You have several options, but I would advise against what you're doing, what you really need is to make a new shortcode that calls the plugins functions to achieve what you want ( or to use a plugin that provides a filter ):

1. Search Replace on the Post Content

Hook into the_content filter, and do a string search replace on the content before it's processed by do_shortcodes. Note that you'll need to check the post has that shortcode, find where the shortcode is, parse out the values, and swap them.

This is the harder solution, and will have a performance cost

2. Contextual Shortcode Wrappers

You could build a shortcode that wraps around the other shortcode, and then does solution 1) but only on the shortcodes inside. This relies on the shortcodes second parameter which contains the content inside the shortcode. This would be more useful than solution 1, while still requiring the same work.

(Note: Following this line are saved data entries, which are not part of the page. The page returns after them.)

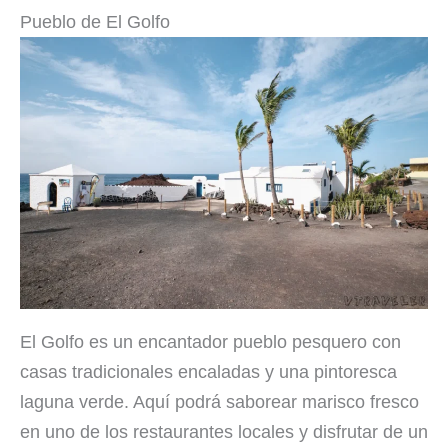
Pueblo de El Golfo
El Golfo es un encantador pueblo pesquero con
casas tradicionales encaladas y una pintoresca
laguna verde. Aquí podrá saborear marisco fresco
en uno de los restaurantes locales y disfrutar de un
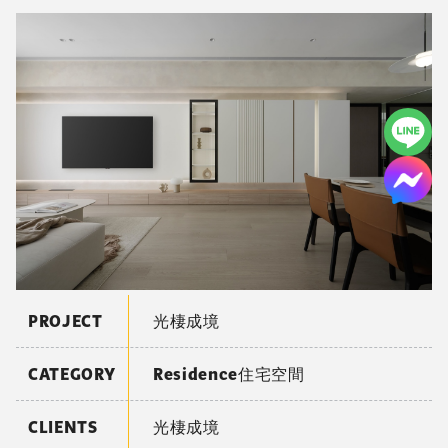
PROJECT
光棲成境
CATEGORY
Residence住宅空間
CLIENTS
光棲成境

It would be slightly faster too, but only because it doesn't have to process the entire post content, so the savings are minimal.

3. Unregister The Shortcode and Re-register a Wrapper With The Same Name

Shortcodes map on to functions, so unregister the shortcode, create a new shortcode with the same name, and pass the attributes to the function. That way you can swap some of those attributes out to override them.

For example lets say we want to change the [toms_hello name="Tom"] shortcode:

add_shortcode( 'toms_hello', 'toms_hello_shortcode' );

function toms_hello_shortcode( $atts ) {
    return 'Hello ' . $atts['name'];

Lets say I want the name to always be "Jane Doe" no matter what the name says. I could do something like this:

remove_shortcode( 'toms_hello' );
add_shortcode( 'toms_hello', 'janedoe_toms_hello' );

function janedoe_toms_hello( $atts ) {
    $atts['name'] = 'Jane Doe';
    return toms_hello_shortcode( $atts );

This would be the fastest and most compatible solution.

4. Copy the shortcode under a new name

This is by far the easiest, copy paste the shortcode into a new plugin, and give it a new name, then make the adjustments you want. Note that you'll need to make some adjustments to get it working that depend entirely on how the original was implemented.

A General Note

Shortcodes aren't intended as a programming language, they're just a way to do a substitution when you need to put PHP generated content inside a post. If you need more complexity or you're trying to plumb dynamic data into dynamic data, then you've moved beyond the usefulness of shortcodes, and are headed down a cul de sac of personal development.